Enquanto nos formatos parlamentaristas todas as linhas ideológicas concorrem
para os cargos eletivos, inclusive os de primeiro ministro, ou equivalente, o
presidencialismo acaba por dividir o eleitorado em dois campos, mormente nas
eleições de segundo turno.
Teoricamente
não há nada de mal nisso. A democracia baseia-se na admissão do confronto
pacífico, civilizado e construtivo de ideários distintos e pressupõe como
natural que haja, de caso em caso, maiorias vencedoras e minorias perdedoras
nessa confrontação de propostas e netas de governo. Da mesma forma constituem-se
as respectivas situação e oposição.
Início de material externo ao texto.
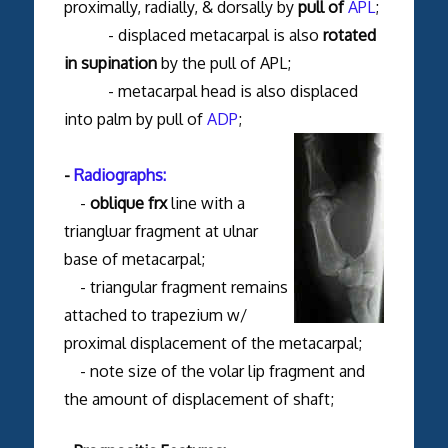
proximally, radially, & dorsally by
pull of
APL
;
- displaced metacarpal is also
rotated
in supination
by the pull of APL;
- metacarpal head is also displaced
into palm by pull of
ADP
;
-
Radiographs:
-
oblique frx
line with a
triangluar fragment at ulnar
base of metacarpal;
- triangular fragment remains
attached to trapezium w/
proximal displacement of the metacarpal;
- note size of the volar lip fragment and
the amount of displacement of shaft;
Nesse contexto, o desempenho de cada
governo ou de realidades sociais, econômicas ou políticas permitem e legitimam
alternâncias de poder nos momentos oportunos.
A prática
atual, entretanto, nem sempre se apresenta tão harmoniosa e tranquila.
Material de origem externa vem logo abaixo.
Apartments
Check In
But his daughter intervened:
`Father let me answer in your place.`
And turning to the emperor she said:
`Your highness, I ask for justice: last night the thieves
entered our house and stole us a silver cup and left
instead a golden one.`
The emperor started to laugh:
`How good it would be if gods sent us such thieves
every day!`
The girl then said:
Especialmente partidos nos extremos do espectro de ideologias e de orientações
políticas tendem a defender posições mais radicalizadas e de intolerância. As
consequências disso são, em graus diversos, todo tipo de excessos
comportamentais nos planos interpessoais e intergrupais. Nessa mesma linha observam-se
agravamentos acentuados nos objetivos e nas estratégias em campanhas
eleitorais. Táticas de desconstrução de adversários – vistos como inimigos, de
discursos de ódio e excessos de toda ordem prevalecem sobre a racionalidade que
se espera daqueles que governam, ou propõem-se a governar uma nação com a responsabilidade
adicional de ser exemplo e referência para um povo.
Esses
alheamentos nada democráticos tornam-se especialmente graves quando seus
promotores, inclusive o próprio estado, conseguem contaminar parte da população
com campanhas desinformativas, difamatórias, e impregnadas de ódio e de falsos
fantasmas e temores, sem qualquer consistência política construtiva. Nesse quadro, polarizações políticas numa sociedade são capazes de
induzir as pessoas abrirem mão de sua racionalidade, sua coerência e do próprio
bom senso a bem de idolatrias desarrazoadas e inconsequentes, tudo isso numa
inadvertida ou ingênua ausência de questionamento de ilusões implantadas.
Na dinâmica do
sistema democrático, as alternâncias de poder entre posições ideológicas
extremadas podem ser altamente prejudiciais, senão traumáticas para uma
sociedade. O que devia ser a simples prevalência da vontade da maioria sobre os
anseios da minoria, ganha dimensões de vitória e derrota de combatentes em
conflito aberto. A história nos ensinou que a evolução requer um equilíbrio
entre continuidade de ruptura, essa, porém, sem o sacrifício do passado. No
entanto observam-se nessas alternâncias drásticas uma forte tendência para a
descontinuidade, senão reversão, de programas iniciados por governos anteriores,
seja por rigidez de um ideário político, seja por mera autoafirmação.
Hoje é comum,
principalmente nas numerosas socialdemocracias, observar-se a tendência de uma
aproximação de objetivos políticos nos da direita e da esquerda. À parte das particularidades
de cada nação, os objetivos políticos, dentro são praticamente os mesmos, o que
diverge são os caminhos propostos para atingi-los. Enquanto, a esquerda busca a
prosperidade das classes menos favorecidas, a direita almeja uma maior
população economicamente forte. Basta encontrar uma política de convergência,
talvez ao custo de identidades ideológicas.
A
polarização política, nós e eles, jamais deve ser objetivo de um governo. Povos
divididos, não importa por quais razões, são povos condenados à autodestruição
de suas tradições e de seus valores coletivos e, consequentemente, de um futuro
construído sobre a consciência e a vontade nacionais.
Estamos com certeza vivenciando um caso típico.